Current Sprint MVNO FreedomPop has seen exponential growth since launching in 2012 on the premise of free monthly data access for all. Now after two years that have seen its business grow to over 100,000 users and multiple product launches that include iPod sleeves, Android smartphones and hotspots, the company is close to being acquired, with two carriers now showing interest in the startup. The latest report from Bloomberg Businessweek pegs the acquisition cost in the nine figure range, with the company adding so many customers every quarter that it claims it will have 1 million customers by this time next year, which would mean a 50% increase in customers every quarter since its 2012 launch.
The company’s core product is currently free mobile phone service, which includes 500MB of data, 200 voice minutes and 500 texts per month either through dedicated smartphone hardware or carrier agnostic apps for Android and iOS. Voice and text services use FreedomPop’s VOIP calling and SIP messaging apps. The company earns much of its revenue from additional charges once the free voice and data allotments are used and premium add-on packages such as monthly rolling data access, visual voicemail and phone support for an additional fee.

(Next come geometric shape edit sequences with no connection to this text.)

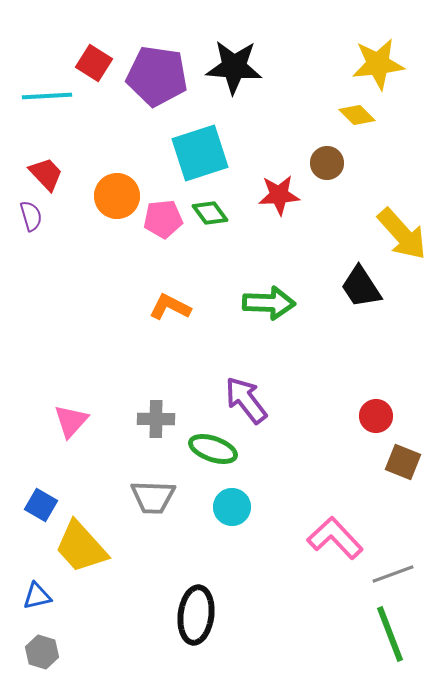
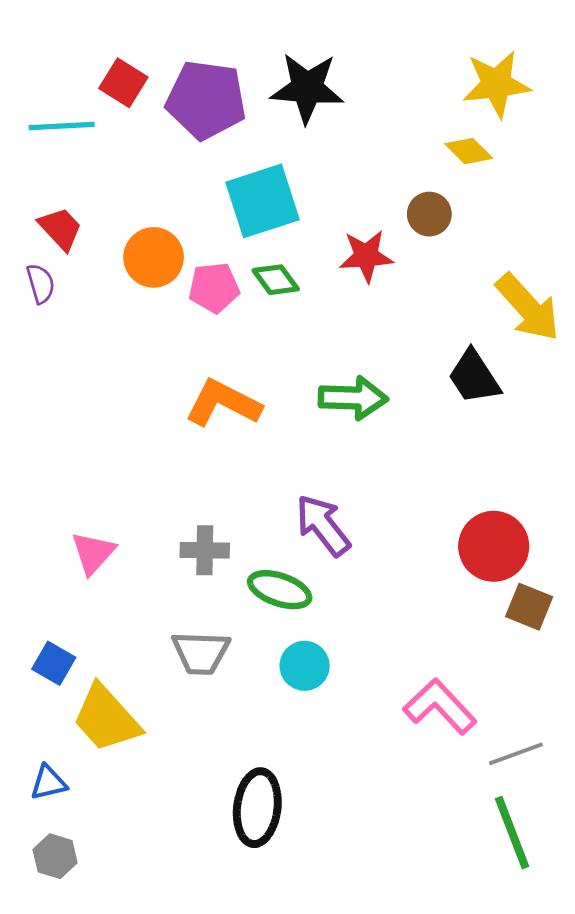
orange L-shape: (170, 307) -> (223, 403), size x1.4
red circle: (376, 416) -> (494, 546), size x1.6

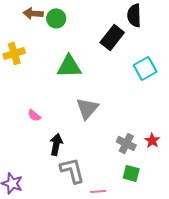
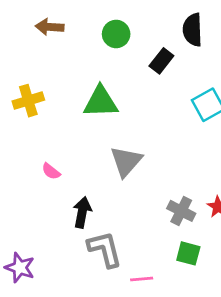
green circle: (56, 18) -> (116, 34), moved
black rectangle: (112, 37) -> (161, 61), size x0.7
yellow cross: (14, 53) -> (28, 101), moved

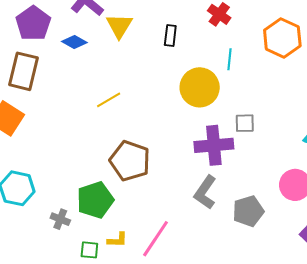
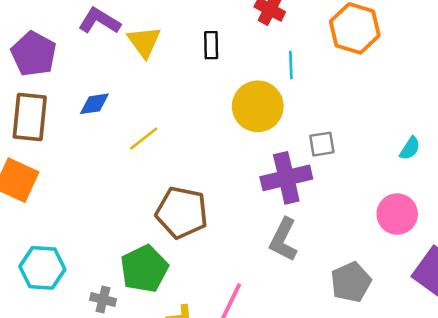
blue diamond: (74, 42) -> (94, 104), moved, turned -30
gray pentagon: (248, 211) -> (351, 282), moved

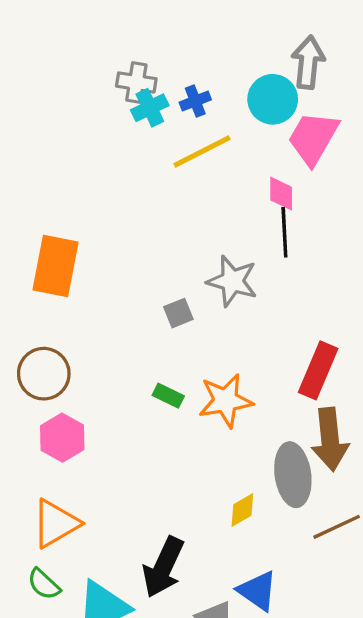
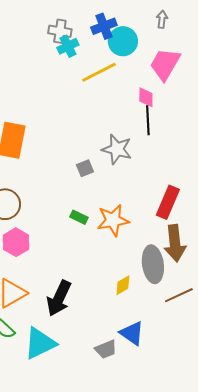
gray arrow: (308, 62) -> (162, 19), size x0.6
cyan circle: (273, 99) -> (123, 41), moved
blue cross: (195, 101) -> (104, 26), moved, size x1.4
black arrow: (163, 567) -> (59, 298), moved

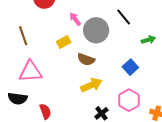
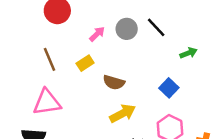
pink arrow: (75, 19) -> (97, 34), turned 88
gray circle: (96, 30) -> (127, 29), moved, size x0.7
brown line: (23, 36) -> (50, 59), moved

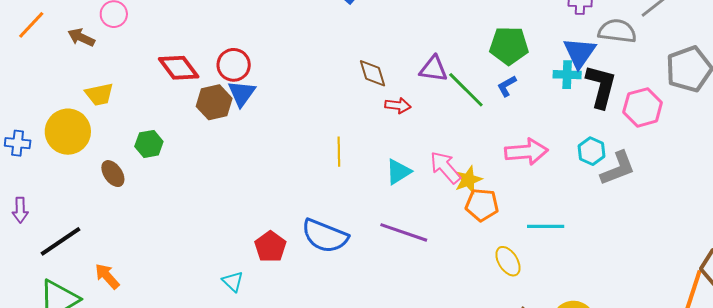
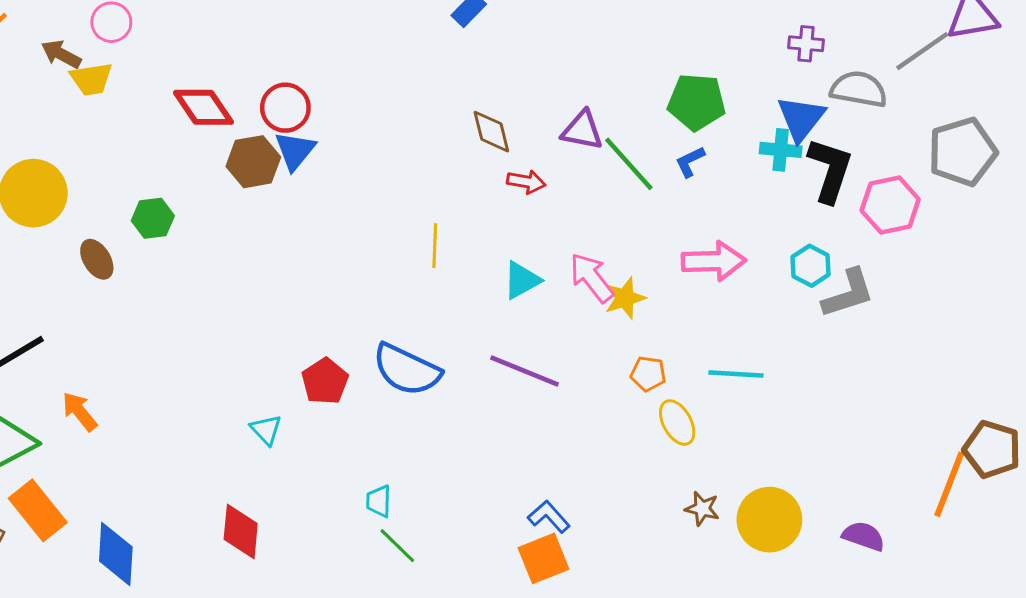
yellow trapezoid: (99, 94) -> (91, 79), moved
orange pentagon: (482, 205) -> (648, 374), moved, size x0.7

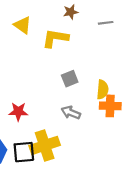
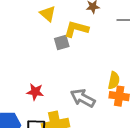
gray square: (70, 79) -> (62, 42), moved
gray arrow: (71, 113) -> (83, 98), size x1.4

To keep costs down, the company relies on refurbished smartphone inventory from its current carrier partner in Sprint, and features such products as a heavily modified Samsung Epic 4G Touch for $189 that claims to keep the owners calls and messages safe from surveillance and snooping. The company also recently launched support for the iPhone after years of teasing the phone’s availability on the service, beginning with the iPhone 5. With FreedomPop so heavily tied to Sprint and beginning discussions with a European and domestic GSM carrier to offer its services earlier this year, it stands to reason that Sprint would want to keep a fast growing brand for itself, though FreedomPop had always eyed expansion as a goal, particularly international expansion.
With its initial investors in Atomico, Mangrove Capital Partners, DCM and Square 1 Bank spending $16 million on FreedomPop, the nine-figure sum for the company also vindicates the business model, as much speculation surrounded FreedomPop’s viability in its first year of operation, particularly as it suffered delays in offering smartphones and its early products focused on mobile broadband before the explosion in tablet growth and its services were initially pitched as low-cost home and mobile broadband replacements.